Data entries:
--

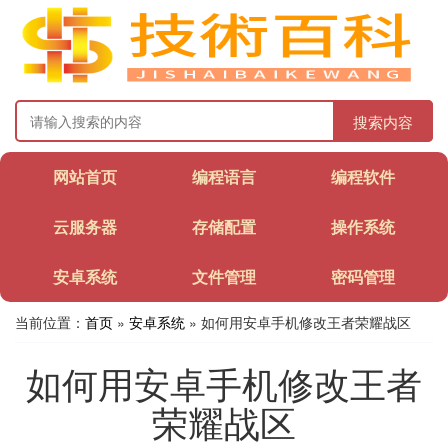
搜索内容
网站首页
编程语言
编程软件
云服务器
存储配置
操作系统
安卓系统
文件管理
密码管理
当前位置：
首页
»
安卓系统
» 如何用安卓手机修改王者荣耀战区
如何用安卓手机修改王者
荣耀战区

--

**Your instructions:** Each entry, word for word, belongs in your answer; each picture does not.

**Exercise solution:**
搜索内容
网站首页
编程语言
编程软件
云服务器
存储配置
操作系统
安卓系统
文件管理
密码管理
当前位置：
首页
»
安卓系统
» 如何用安卓手机修改王者荣耀战区
如何用安卓手机修改王者
荣耀战区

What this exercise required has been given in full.